Consider an ordinary LCG modulo $2^n$ with an internal state of $n$ bits and an output of $n/2$ bits, with the twist that instead of simply truncating the state to produce an output, we take the upper and lower $n/2$ bits of the state and XOR them together.
$$X_{i + 1} = A X_i + C \bmod{2^n}$$ $$Y_i = (X_i / 2^{n/2}) \oplus (X_i \bmod 2^{n/2})$$
Has this kind of pseudorandom number generator been analyzed in a paper somewhere? What are the core ideas to attacking it when $n$ is large (e.g. 64 or 128 bits or larger)? I am particularly interested in an output prediction or state recovery break, but a distinguisher is nice to have too. We may assume both LCG parameters (multiplier and increment) are known and odd.
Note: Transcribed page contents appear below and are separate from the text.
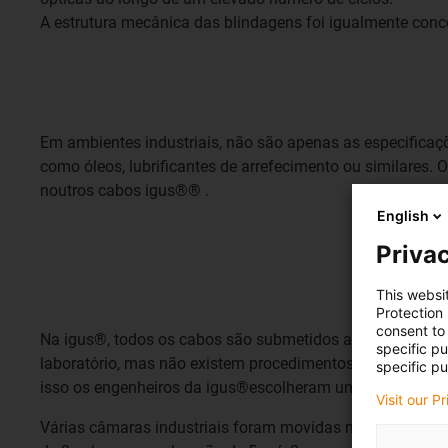
A estrutura mecânica das blindagens foi igualmente conceb
Em ambientes industriais, não são apenas as especifica
como óleos, lubrificantes de arrefecimento ou similares.
noutros cabos igus®® .
English
Privac
This websi
Protection
consent to 
Na igus®, todos os cabos são submetidos a testes extens
specific p
laboratório, mas não existem procedimentos de teste signif
specific pu
isso os engenheiros da igus®escolheram uma abordagem
Visit our P
Várias câmaras industriais foram movidas num motor lin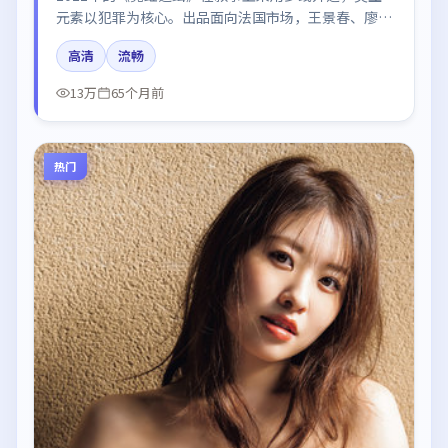
元素以犯罪为核心。出品面向法国市场，王景春、廖
凡、白宇、王凯所饰角色推动关键反转，结尾留白引发
高清
流畅
讨论。
13万
65个月前
热门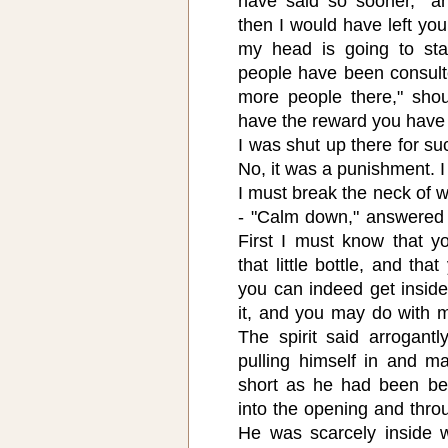
have said so sooner," an
then I would have left yo
my head is going to sta
people have been consult
more people there," shout
have the reward you have 
I was shut up there for su
No, it was a punishment. 
I must break the neck of
- "Calm down," answered t
First I must know that y
that little bottle, and that
you can indeed get inside 
it, and you may do with 
The spirit said arrogantly
pulling himself in and m
short as he had been be
into the opening and throu
He was scarcely inside 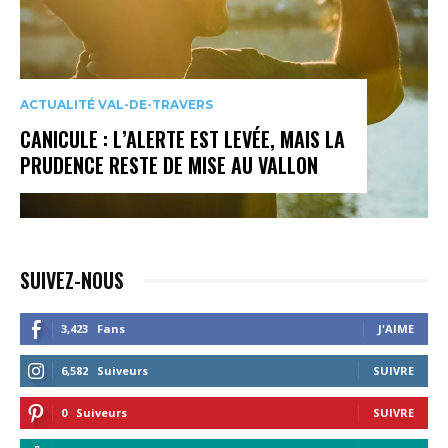
ACTUALITÉ VAL-DE-TRAVERS
CANICULE : L’ALERTE EST LEVÉE, MAIS LA
PRUDENCE RESTE DE MISE AU VALLON
SUIVEZ-NOUS
3,423
Fans
J'AIME
6,582
Suiveurs
SUIVRE
0
Suiveurs
SUIVRE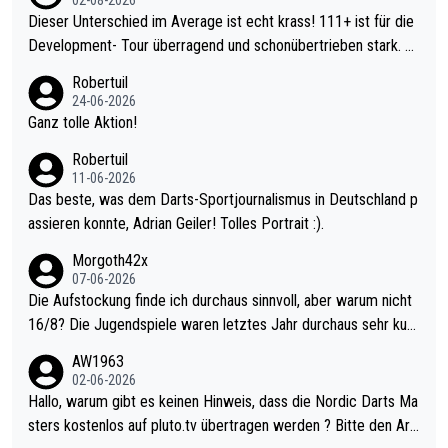
Dieser Unterschied im Average ist echt krass! 111+ ist für die
Development- Tour überragend und schonübertrieben stark. U
nter 60 im Ave dagegen eigentlich schon zu schwach - gerade
Robertuil
mal 40+ erst recht. Da gewinnst keinen Blumentopf - ist ja noc
24-06-2026
h krasser wie ein Pokalspiel eines Kreisligisten vs einem Bund
Ganz tolle Aktion!
esligisten.
Robertuil
11-06-2026
Das beste, was dem Darts-Sportjournalismus in Deutschland p
assieren konnte, Adrian Geiler! Tolles Portrait :).
Morgoth42x
07-06-2026
Die Aufstockung finde ich durchaus sinnvoll, aber warum nicht
16/8? Die Jugendspiele waren letztes Jahr durchaus sehr kurz
weilig und besser anzuschauen, als manch Erwachsenenspiel.
AW1963
Allerdings ist Mitchell Lawrie als Nummer 1 der Welt eh qualifi
02-06-2026
ziert. Somit ändert die automatische Qualifikation des Weltmei
Hallo, warum gibt es keinen Hinweis, dass die Nordic Darts Ma
sters erstmal nichts. Ich denke sie wollen damit für nächstes J
sters kostenlos auf pluto.tv übertragen werden ? Bitte den Arti
ahr vorsorgen, denn da ist er alt genug für die PDC und wird w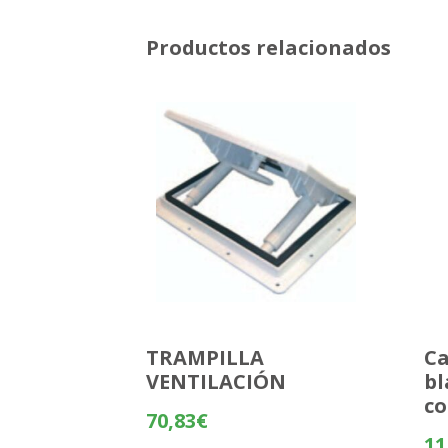
Productos relacionados
TRAMPILLA
Ca
VENTILACIÓN
bl
co
70,83
€
11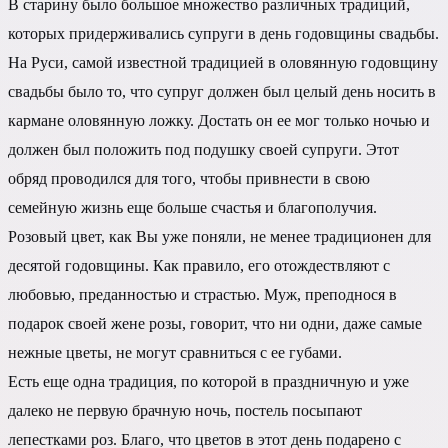
В старину было большое множество различных традиций,
которых придерживались супруги в день годовщины свадьбы.
На Руси, самой известной традицией в оловянную годовщину
свадьбы было то, что супруг должен был целый день носить в
кармане оловянную ложку. Достать он ее мог только ночью и
должен был положить под подушку своей супруги. Этот
обряд проводился для того, чтобы привнести в свою
семейную жизнь еще больше счастья и благополучия.
Розовый цвет, как Вы уже поняли, не менее традиционен для
десятой годовщины. Как правило, его отождествляют с
любовью, преданностью и страстью. Муж, преподнося в
подарок своей жене розы, говорит, что ни одни, даже самые
нежные цветы, не могут сравниться с ее губами.
Есть еще одна традиция, по которой в праздничную и уже
далеко не первую брачную ночь, постель посыпают
лепестками роз. Благо, что цветов в этот день подарено с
It seems that the usual methods (e.g. lattice) fail to apply in this case due to the added state-dependent, nonlinear operation.
I made an attempt at approaching this as follows:
We're trying to recover the initial state $X_0$. We may collect a number of outputs $\{ Y_i \}$ and take a guess at the LSB of $X_0$. This immediately fixes the LSB of all other $X_i$ since $X_{i + 1} \equiv X_i + 1 \pmod{2}$, and thus fixes the LSB of the upper half of all $X_i$ by definition of the output function.
Some arithmetic shows that for all $i \geq 0$ we have
$$X_i \equiv A^i X_0 + C \sum_{k = 0}^{i - 1} A^k \equiv A^i X_0 + C_i \pmod{2^n}$$
We can now ignore every bit beyond the LSB of the upper half (T-function property) and focus on the first $n/2 + 1$ bits. If we find that there does not exist an assignment of the remaining $n/2 - 1$ bits of $X_0$ such that, for all $Y_i$ collected, $$\mathrm{MSB}[\left ( A^i X_0 + C_i \right ) \bmod{2^{n/2 + 1}}] = \mathrm{LSB} \left [ Y_i \right ] \oplus \left ( \left ( X_0 + i \right ) \bmod{2} \right ) \tag{1}$$ then we have certainly guessed incorrectly. There's probably a better way to do this but we could just check satisfiability twice, once using our guess and once with the alternative guess, adding more $Y_i$ until either system becomes unsatisfiable, and thus recover two bits of $X_0$. Rinse and repeat on the next least significant bit until all bits of $X_0$ are recovered, in principle.
Checking for satisfiability exhaustively takes $O(2^{n/2})$ time, so if we need $m$ outputs at most recovering the state through this method in the most naive way takes time $$O((n/2) \cdot 2^{n/2} \cdot m)$$ which is much faster than brute-forcing the internal state (assuming $m$ is reasonable; I have no proof of this but I suspect that $m$ is proportional to or at least polynomial in $n$). It should be (barely) viable for $n = 64$, whereas the $n = 128$ case remains hopelessly out of reach.
Using an SMT solver as part of the algorithm (I tried Z3 and boolector) doesn't really give any speedups and is in fact slower than an exhaustive search. This makes sense intuitively because the multiplication by the different $A^i$ is highly nonlinear over bitvectors so the solver just gets bogged down expanding and processing an ever-growing, exponential number of clauses.
Can we do better? What are some ideas that could be applied here?